Soon after, he was rushed by ambulance to Jefferson Hospital where he remained for about a month.

Perez, of Hammonton, was arrested March 25, and Sult, of Mays Landing, was arrested April 1. Both are charged with second-degree aggravated assault, second-degree aggravated arson and second-degree conspiracy. The two are out on their own recognizance. Sult's pre-indictment conference is scheduled for May 15. Perez's pre-indictment conference is schedule for May 22.

cshaw-pressofac / Hamilton township Police Department / provided/  

David Sult, left, and Brandon Perez are charged with dousing Ray Mullen with lighter fluid and setting him on fire.

Calls to Hamilton police and the Atlantic County Prosecutor’s Office were not immediately returned.

Mullen’s father, Joseph, of Mount Laurel, finds it outrageous the two men were allowed out.

“This was an active young man just getting his life in order. He was one of the A class motorcycle racers on the East Coast. His life has been turned upside down,” Joseph Mullen said.

Mullen’s skin will be permanently disfigured. He was told to stretch every 20 minutes to combat his skin’s contractions. He lost about 30 pounds, and has consistently high blood pressure.

“All this is numb,” Mullen said, straining to show his injuries. “This is all like leather.”

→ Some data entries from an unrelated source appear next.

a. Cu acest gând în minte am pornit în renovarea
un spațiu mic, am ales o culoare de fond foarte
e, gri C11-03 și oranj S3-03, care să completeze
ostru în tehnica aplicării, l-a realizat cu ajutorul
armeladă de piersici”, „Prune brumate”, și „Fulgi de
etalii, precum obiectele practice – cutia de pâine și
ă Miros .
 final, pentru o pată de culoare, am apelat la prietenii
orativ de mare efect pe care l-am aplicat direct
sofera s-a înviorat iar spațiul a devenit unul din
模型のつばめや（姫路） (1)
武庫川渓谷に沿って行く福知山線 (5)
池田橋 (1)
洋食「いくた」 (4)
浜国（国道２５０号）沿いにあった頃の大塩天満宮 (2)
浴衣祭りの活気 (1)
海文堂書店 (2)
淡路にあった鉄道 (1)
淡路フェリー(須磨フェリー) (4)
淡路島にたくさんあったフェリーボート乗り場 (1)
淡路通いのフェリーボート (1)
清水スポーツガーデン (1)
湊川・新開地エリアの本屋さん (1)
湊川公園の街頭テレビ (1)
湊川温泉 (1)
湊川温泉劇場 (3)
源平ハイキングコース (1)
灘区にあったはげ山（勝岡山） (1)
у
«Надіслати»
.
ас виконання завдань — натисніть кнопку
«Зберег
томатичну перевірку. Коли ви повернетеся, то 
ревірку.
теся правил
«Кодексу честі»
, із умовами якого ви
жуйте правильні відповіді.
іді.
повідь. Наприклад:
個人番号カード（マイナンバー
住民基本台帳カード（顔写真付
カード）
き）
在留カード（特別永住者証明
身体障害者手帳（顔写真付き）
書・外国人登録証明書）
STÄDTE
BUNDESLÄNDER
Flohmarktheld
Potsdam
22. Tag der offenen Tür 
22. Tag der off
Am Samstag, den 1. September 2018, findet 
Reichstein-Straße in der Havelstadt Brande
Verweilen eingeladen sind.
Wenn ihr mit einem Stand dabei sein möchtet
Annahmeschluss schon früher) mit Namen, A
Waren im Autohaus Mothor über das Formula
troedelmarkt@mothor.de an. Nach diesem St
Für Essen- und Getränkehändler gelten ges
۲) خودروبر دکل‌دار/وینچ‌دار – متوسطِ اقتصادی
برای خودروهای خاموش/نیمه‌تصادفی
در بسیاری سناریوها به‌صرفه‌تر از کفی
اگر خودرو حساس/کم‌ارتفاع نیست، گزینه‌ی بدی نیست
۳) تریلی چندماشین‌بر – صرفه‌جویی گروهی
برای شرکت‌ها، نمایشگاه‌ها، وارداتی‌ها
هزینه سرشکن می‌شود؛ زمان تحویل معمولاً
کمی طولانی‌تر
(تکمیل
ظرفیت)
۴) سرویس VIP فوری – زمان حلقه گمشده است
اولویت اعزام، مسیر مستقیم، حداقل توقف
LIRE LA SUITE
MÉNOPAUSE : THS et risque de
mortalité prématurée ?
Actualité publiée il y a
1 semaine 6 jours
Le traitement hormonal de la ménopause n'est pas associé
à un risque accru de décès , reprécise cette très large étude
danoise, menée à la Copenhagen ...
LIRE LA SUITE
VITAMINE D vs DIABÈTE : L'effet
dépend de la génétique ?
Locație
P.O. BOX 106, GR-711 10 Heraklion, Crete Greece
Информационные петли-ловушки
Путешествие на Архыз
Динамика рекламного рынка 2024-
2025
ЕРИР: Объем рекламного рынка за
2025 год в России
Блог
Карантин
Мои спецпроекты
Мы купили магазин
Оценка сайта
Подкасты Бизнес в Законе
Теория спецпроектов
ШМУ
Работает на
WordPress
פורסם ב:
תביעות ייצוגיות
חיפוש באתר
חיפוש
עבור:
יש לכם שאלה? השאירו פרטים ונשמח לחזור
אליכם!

He got a number of infections on his burned skin. His mother cleans his wounds and applies medication to them. She drives him to occupational therapy and physical therapy four times a week, where he has been working on regaining the ability to lift his arm above his shoulder. Mullen called his mother a saint.

Because both he and his mother will be out of work for some time, a GoFundMe has been set up to cover their loss of earnings, named “Everybody Loves Raymond.” So far, almost $12,000 of the $50,000 goal has been raised.

A couple of the other men there that night have called Mullen since to ask how he’s doing. One said his anxiety was so bad that he just had to hide behind a trailer while Mullen was set on fire.

“I’ve tried to cut all ties with everybody there,” Mullen said. “I haven’t talked to him since (that call.)”

Mullen said he’s never even had an argument with the men.

“That’s what bothers me the most,” Mullen said. “I’ve always been friendly with the guys and ... I don’t know why they did it. I don’t even know why.”